- WORK TO COMPLETE
Find every line in the records below that holds the word "Туалетная" and copy it.

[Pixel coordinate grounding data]
==================================================

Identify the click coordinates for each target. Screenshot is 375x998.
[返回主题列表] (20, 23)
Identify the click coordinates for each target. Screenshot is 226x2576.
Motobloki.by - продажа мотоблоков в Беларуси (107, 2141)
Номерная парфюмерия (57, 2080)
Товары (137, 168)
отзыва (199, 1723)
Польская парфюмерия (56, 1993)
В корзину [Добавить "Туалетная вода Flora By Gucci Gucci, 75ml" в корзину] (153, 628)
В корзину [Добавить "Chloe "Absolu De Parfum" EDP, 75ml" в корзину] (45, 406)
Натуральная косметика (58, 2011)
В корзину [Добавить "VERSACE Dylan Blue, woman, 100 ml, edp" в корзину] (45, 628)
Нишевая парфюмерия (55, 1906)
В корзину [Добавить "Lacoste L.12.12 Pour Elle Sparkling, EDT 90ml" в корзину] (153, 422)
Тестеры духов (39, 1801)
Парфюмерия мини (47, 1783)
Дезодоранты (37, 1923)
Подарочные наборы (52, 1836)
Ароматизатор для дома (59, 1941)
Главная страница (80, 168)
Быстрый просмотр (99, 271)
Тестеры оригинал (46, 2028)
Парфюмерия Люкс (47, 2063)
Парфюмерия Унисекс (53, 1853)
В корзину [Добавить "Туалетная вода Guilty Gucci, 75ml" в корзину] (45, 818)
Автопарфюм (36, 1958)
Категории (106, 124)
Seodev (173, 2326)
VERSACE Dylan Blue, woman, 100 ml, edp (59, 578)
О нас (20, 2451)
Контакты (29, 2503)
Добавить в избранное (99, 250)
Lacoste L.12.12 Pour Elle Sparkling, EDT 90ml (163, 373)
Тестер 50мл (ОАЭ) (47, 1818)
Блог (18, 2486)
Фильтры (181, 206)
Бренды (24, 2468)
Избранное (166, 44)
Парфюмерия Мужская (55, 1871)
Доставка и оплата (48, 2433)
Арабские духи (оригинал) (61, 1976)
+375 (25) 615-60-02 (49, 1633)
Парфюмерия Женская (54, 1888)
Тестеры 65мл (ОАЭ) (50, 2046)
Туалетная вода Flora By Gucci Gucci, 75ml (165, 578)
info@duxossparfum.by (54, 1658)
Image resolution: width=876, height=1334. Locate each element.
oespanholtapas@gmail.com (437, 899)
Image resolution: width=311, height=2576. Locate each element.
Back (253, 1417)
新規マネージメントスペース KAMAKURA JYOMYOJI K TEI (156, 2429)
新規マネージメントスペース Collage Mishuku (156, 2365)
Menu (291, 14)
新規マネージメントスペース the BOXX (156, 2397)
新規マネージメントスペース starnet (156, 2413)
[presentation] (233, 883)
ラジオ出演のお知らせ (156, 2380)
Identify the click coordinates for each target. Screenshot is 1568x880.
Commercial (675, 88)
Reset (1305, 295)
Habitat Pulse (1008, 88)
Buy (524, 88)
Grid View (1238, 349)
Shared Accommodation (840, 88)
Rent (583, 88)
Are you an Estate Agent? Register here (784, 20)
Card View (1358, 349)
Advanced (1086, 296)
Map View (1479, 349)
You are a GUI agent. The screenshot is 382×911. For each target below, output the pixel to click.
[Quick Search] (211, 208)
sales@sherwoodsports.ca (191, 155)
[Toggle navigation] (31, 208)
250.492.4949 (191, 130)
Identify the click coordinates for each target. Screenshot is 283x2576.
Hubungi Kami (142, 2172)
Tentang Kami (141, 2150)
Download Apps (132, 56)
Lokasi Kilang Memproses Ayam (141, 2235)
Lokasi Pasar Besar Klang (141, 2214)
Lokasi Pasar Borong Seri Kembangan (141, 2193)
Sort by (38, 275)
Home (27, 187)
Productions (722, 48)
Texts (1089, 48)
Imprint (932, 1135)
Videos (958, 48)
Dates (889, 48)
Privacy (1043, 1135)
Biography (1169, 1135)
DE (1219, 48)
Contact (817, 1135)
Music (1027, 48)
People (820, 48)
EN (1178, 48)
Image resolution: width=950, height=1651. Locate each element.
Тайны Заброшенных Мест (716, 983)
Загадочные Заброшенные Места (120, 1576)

==================================================

- RESULT BELOW
В корзину [Добавить "Туалетная вода Flora By Gucci Gucci, 75ml" в корзину] (153, 628)
В корзину [Добавить "Туалетная вода Guilty Gucci, 75ml" в корзину] (45, 818)
Туалетная вода Flora By Gucci Gucci, 75ml (165, 578)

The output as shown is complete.